In the data that follows, every line containing the word "facile" should be returned.

# Task data
---+---
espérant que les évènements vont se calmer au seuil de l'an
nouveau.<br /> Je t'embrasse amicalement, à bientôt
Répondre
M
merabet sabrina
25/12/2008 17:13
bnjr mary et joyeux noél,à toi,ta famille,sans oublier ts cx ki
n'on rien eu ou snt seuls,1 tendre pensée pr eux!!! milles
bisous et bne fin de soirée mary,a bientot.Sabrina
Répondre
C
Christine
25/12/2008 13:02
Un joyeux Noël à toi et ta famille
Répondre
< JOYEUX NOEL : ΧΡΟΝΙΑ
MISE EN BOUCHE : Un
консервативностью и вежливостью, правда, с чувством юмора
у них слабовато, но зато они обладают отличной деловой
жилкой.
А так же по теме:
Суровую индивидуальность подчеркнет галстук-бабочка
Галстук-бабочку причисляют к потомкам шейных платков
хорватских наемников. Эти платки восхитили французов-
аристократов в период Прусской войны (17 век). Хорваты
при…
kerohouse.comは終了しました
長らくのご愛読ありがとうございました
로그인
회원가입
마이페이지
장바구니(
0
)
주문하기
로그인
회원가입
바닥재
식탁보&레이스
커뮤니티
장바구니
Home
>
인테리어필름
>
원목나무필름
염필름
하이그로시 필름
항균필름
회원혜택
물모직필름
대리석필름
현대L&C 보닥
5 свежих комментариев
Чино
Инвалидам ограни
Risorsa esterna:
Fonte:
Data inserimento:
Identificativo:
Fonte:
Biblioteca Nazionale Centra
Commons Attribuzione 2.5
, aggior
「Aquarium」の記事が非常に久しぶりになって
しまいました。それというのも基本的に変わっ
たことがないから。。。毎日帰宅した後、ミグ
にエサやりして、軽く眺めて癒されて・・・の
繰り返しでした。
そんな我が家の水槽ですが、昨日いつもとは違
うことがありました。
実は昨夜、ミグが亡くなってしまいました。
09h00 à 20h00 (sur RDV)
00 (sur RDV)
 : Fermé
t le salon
---+---
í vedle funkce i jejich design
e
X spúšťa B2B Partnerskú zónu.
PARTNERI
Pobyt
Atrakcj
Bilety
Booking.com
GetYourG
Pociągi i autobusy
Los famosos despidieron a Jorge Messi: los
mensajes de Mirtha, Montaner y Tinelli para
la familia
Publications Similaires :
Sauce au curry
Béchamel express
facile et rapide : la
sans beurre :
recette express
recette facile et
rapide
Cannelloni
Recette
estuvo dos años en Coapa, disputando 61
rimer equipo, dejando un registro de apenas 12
---+---
# Answer to the problem
facile et rapide : la
recette facile et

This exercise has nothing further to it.